While this piece was very useful in thinking through the ways in which theory and practice either align or fail to align in teacher training, what isn’t quite clear are the types of theories that are being taught, whether ultimately used or not, and if research is helping to improve such gaps, as Crandall and Christison suggest, what is being valued in that theory, and what types of learning outcomes teachers currently value. This is particularly important because it somewhat contradicts Canagarrajah’s work and makes both feel a bit incomplete. These gaps suggest that I need to dig just a bit deeper, and I will continue reading next week to see what else I can discover about what these theories and further information about preparation in TESOL master’s and PhD programs.
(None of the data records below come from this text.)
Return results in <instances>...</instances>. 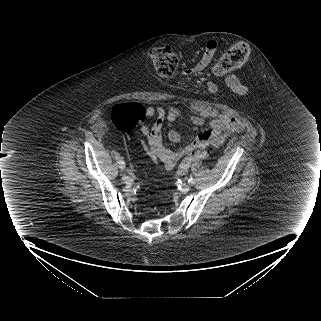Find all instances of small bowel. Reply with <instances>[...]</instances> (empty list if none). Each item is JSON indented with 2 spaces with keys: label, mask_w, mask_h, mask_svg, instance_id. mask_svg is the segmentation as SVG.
Masks as SVG:
<instances>
[{
  "label": "small bowel",
  "mask_w": 321,
  "mask_h": 321,
  "mask_svg": "<svg viewBox=\"0 0 321 321\" xmlns=\"http://www.w3.org/2000/svg\"><path fill=\"white\" fill-rule=\"evenodd\" d=\"M217 49L218 42L216 40H209L200 59L193 67L188 69L187 73L193 74L205 69L214 58ZM225 82L230 86L232 93L235 95H246L250 91L247 83L237 80L232 75L227 76ZM205 88L210 95L215 94L217 91V85L213 81L207 82ZM146 114L149 119L156 117V121L152 126L146 124L141 128V132L147 137L148 154L154 162H160L166 169L171 170L183 156L197 147L196 139L202 132L194 141L179 149L172 150L164 145L162 126L164 122L173 123L178 121L183 117V111L175 107L163 108L161 106H152L147 108ZM189 123L193 130H197L204 124V118L200 115H192L189 118ZM243 128L244 125L240 120L230 116H219L214 118L209 124V129L204 131H209L211 134L210 145L221 146L231 134L240 132ZM168 139L174 143L179 142L181 134L177 130H171L168 133Z\"/></svg>",
  "instance_id": "1"
}]
</instances>
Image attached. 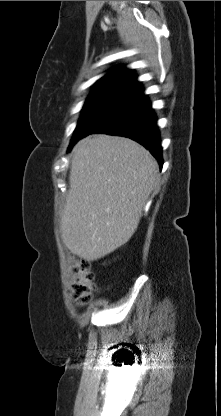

Unfortunately, while neither of these pieces has great insight into the division of ESL and composition, I hope more light will be shed next week.

Works Cited

Canagarajah, Suresh. “TESOL as a Professional Community: A Half Century of Pedagogy, Research, and Theory.” TESOL Quarterly, vol. 50, no. 1, 2016, pp. 7-41.

Crandall, JoAnn, and MaryAnn Christison. “An Overview of Research in English Language Teacher Education and Professional Development.” Teacher Education and Professional Development in TESOL: Global Perspectives, edited by JoAnn Crandall and MaryAnn Christison, The International Research Foundation for English Language Education and Routledge, 2016, pp. 3-34.